I would be very very happy with 2 stop noise improvement. But can they really pull that off at 28 megapixels? 

RAW video sounds interesting, but seems like it would take up TONS of space. 





Canon Rumors said:


> <strong>First 5D Mark III Spec List.</strong></p>
> <ul>
> <li>28 megapixel</li>
> <li>2 Stop Noise Improvement</li>
> ...


----------



## unruled (Dec 27, 2010)

macfly said:


> The 5D Mkll is has been a runaway sales success way beyond Canon's expectaions. It is my understanding that that had no idea it would be such a hit, and also not planned for its success, which is what maybe side swiped the 1Ds line. The thing that has made it such a hit is its video ability, much, much more than it's stills ability. Thats what really took Canon by suprise. They are selling far more of them as video units than they are as still cameras, and it has created a hybrid market boom nobody really saw coming.
> 
> Have you guys seen Restrepo on the big screen? It is awesome, all all filmed on the 5D Mkll. The video quality is so good that they are now being used to folm TV show (House for one) and also as 'disposables' on many big budget feature films. They get put inside stunt vehicles, explosions, and other full destruction situations with the expectation that they'll be destroyed, all you need to recover is the card. Many big budget action films made today will 'consume' a dozen or 5D's during filming.
> 
> http://restrepothemovie.com/



actually they only filmed that one house season finale with the 5d II.


----------



## NotABunny (Dec 27, 2010)

Aputure said:


> I would be very very happy with 2 stop noise improvement. But can they really pull that off at 28 megapixels?

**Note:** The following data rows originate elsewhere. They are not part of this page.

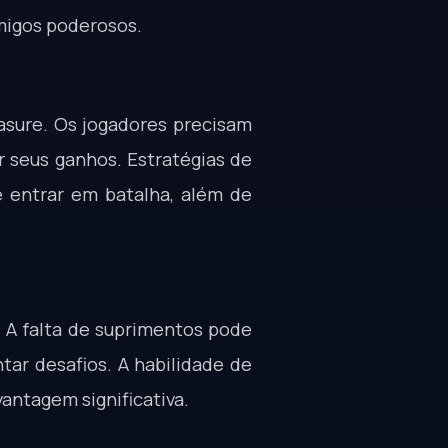
migos poderosos.
asure. Os jogadores precisam
r seus ganhos. Estratégias de
 entrar em batalha, além de
 A falta de suprimentos pode
tar desafios. A habilidade de
antagem significativa.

Yes because the language implies noise improvement per image, not per pixel, so the resolution has no influence.


I do wonder how much of this is hardware improvement, and how much software.


----------



## epsiloneri (Dec 27, 2010)

epitope said:


> I'm also looking forward to see if the dynamic range is improved. I'd trade 6-figure ISO for more DR any day of the week.



I totally agree. I find the biggest problem for the image quality from a 5D2 to be its low-iso pattern noise (banding) that severely limits the dynamic range. 50D also has this problem (it's from the same generation). The 7D is way better in this respect, and I expect a 5D3 to be as well. See http://photography-on-the.net/forum/showthread.php?t=750731 for a detailed discussion.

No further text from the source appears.